Nephew of Andrew Carnegie

Andrew Carnegie Whitfield (born February 6, 1910) was the nephew of wealthy steel magnate Andrew Carnegie, who mysteriously disappeared shortly after he departed from Roosevelt Field on Long Island, New York on the morning of April 17, 1938.

==Early life==
Whitfield was born in New York City and was the son of Emily Harrison (Thorp) Whitfield and Henry Davis Whitfield. His father was the brother of Louise Whitfield Carnegie, the wife of Andrew Carnegie. Whitfield was a graduate of Princeton University and worked as a business executive. An amateur pilot, Whitfield owned a small red and silver Taylor Cub airplane which he occasionally flew (mostly for recreation). At the time of his disappearance, he had accumulated 200 hours of flying experience.

==Disappearance==
Whitfield departed Roosevelt Field in Mineola in his small silver and red Taylor Cub monoplane, which he planned to land at an airfield in Brentwood, New York (approximately 22 mi away). He was only supposed to be in the air for fifteen minutes, but he never arrived as scheduled. One source reported that Whitfield's plane had been flying steadily—but then Whitfield "nosed his plane into a mild easterly wind, [and] disappeared from sight."
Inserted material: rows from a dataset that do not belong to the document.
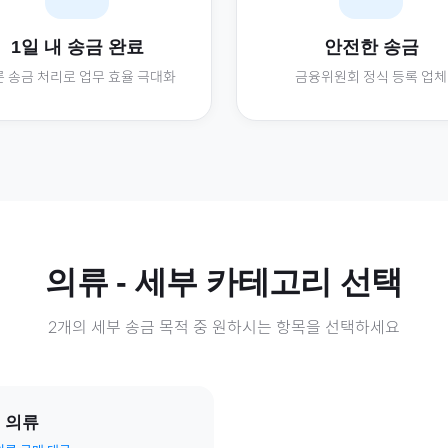
1일 내 송금 완료
안전한 송금
 송금 처리로 업무 효율 극대화
금융위원회 정식 등록 업체
의류
- 세부 카테고리 선택
2
개의 세부 송금 목적 중 원하시는 항목을 선택하세요
 의류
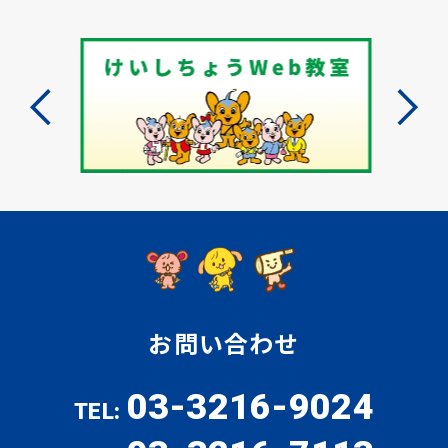
お問い合わせ
03-3216-9024
TEL:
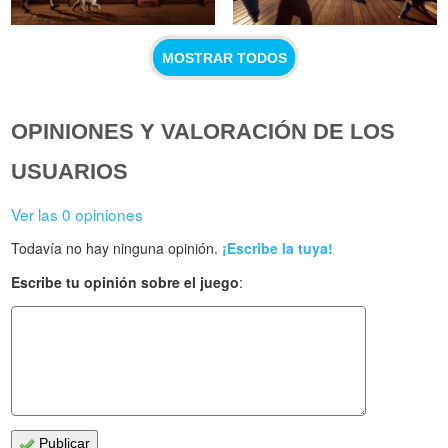
MOSTRAR TODOS
OPINIONES Y VALORACIÓN DE LOS
USUARIOS
Ver las 0 opiniones
Todavía no hay ninguna opinión.
¡Escribe la tuya!
Escribe tu opinión sobre el juego
:
Publicar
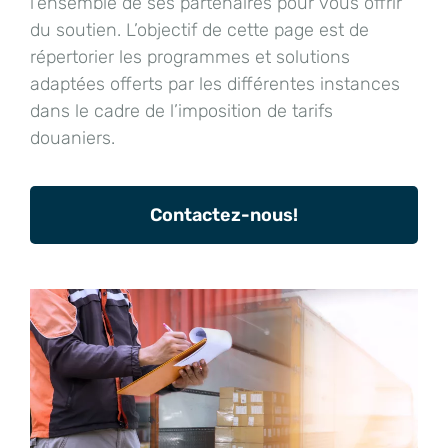
l’ensemble de ses partenaires pour vous offrir
du soutien.
L’objectif de cette page est de
répertorier
les programmes et s
olutions
adaptées
offerts
par les différentes instances
dans le cadre de l’imposition de tarifs
douaniers.
Contactez-nous!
His plane had enough fuel for a 150-mile flight. Neither Whitfield nor his plane has ever been recovered.

An investigation discovered that on the day he vanished Whitfield had checked into a hotel in Garden City on Long Island under an alias he occasionally employed: "Albert C. White". Hotel records indicated that Whitfield/White had paid $4 in advance for the room and never checked out. When the hotel room was searched, it was discovered that his personal belongings (including his passport), clothing, cuff links engraved with his initials, two life insurance policies (in his name listing his wife, Elizabeth Halsey Whitfield, as the beneficiary), and several stock and bond certificates made out in Andrew's and Elizabeth's names, were all left behind in the hotel room. Phone records also indicated that he had called his home while his family was out looking for him, and a telephone operator reported that she heard him say over the phone, "Well, I am going to carry out my plan."
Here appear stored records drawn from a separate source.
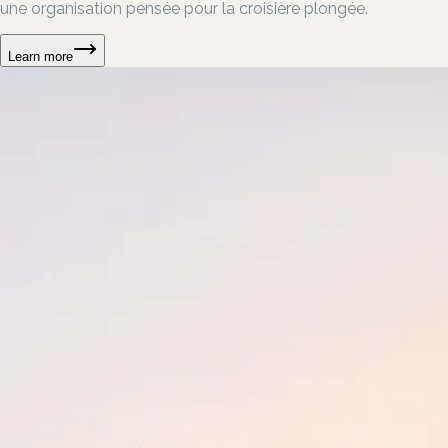
une organisation pensée pour la croisière plongée.
Learn more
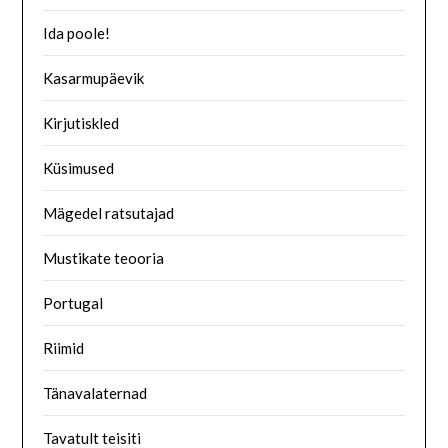
Ida poole!
Kasarmupäevik
Kirjutiskled
Küsimused
Mägedel ratsutajad
Mustikate teooria
Portugal
Riimid
Tänavalaternad
Tavatult teisiti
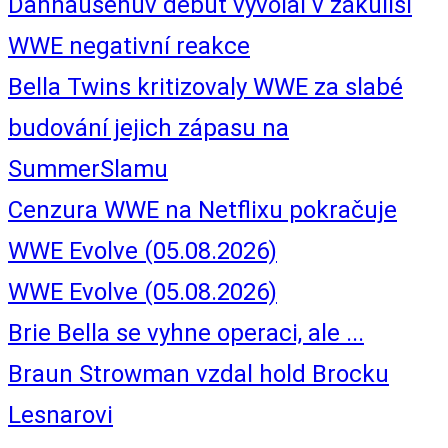
Danhausenův debut vyvolal v zákulisí
WWE negativní reakce
Bella Twins kritizovaly WWE za slabé
budování jejich zápasu na
SummerSlamu
Cenzura WWE na Netflixu pokračuje
WWE Evolve (05.08.2026)
WWE Evolve (05.08.2026)
Brie Bella se vyhne operaci, ale ...
Braun Strowman vzdal hold Brocku
Lesnarovi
Police concluded that Whitfield had committed suicide by deliberately flying his plane into the Atlantic Ocean despite there being no evidence to substantiate this theory. Although a thorough search of the coastal areas surrounding Long Island was conducted, no plane wreckage was ever discovered. There was no evidence that at the time of Whitfield's disappearance he was having any personal or business problems. Whitfield had married the former Elizabeth Halsey earlier that year and had been planning to move to Bethlehem, Pennsylvania, (with his new wife) the same month that he disappeared.